* [Task statement]: For the data below, give the number of lines in which "sapere" occurs. Include nothing besides that number.

* [Record set]:
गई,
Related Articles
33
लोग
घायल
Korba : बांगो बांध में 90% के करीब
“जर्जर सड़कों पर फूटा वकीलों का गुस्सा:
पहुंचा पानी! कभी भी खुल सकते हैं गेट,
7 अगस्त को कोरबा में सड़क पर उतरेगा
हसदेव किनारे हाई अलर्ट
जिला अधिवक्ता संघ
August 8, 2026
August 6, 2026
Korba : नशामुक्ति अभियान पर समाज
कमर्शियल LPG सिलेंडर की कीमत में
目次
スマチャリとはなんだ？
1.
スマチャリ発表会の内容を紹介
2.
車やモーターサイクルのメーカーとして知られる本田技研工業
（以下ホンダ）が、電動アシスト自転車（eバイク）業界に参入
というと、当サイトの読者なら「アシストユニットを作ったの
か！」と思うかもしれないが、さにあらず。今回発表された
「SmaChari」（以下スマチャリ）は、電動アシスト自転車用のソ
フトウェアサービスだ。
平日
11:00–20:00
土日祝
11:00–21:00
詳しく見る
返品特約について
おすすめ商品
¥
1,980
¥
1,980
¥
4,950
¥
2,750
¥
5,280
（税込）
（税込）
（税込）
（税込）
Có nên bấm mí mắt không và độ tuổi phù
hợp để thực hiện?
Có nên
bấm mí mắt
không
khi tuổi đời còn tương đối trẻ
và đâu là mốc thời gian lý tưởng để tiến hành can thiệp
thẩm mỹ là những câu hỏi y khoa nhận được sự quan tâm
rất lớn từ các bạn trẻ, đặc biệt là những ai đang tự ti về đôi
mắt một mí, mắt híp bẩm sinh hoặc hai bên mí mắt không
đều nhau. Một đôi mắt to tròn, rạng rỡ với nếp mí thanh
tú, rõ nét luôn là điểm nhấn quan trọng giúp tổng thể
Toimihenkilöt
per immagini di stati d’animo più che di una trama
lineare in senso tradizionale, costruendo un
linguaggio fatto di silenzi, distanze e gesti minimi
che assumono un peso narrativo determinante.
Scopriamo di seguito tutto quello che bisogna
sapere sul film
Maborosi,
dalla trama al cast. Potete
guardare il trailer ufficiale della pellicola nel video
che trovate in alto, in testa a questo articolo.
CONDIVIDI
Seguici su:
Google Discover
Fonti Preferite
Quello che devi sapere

* [Expected answer]: 2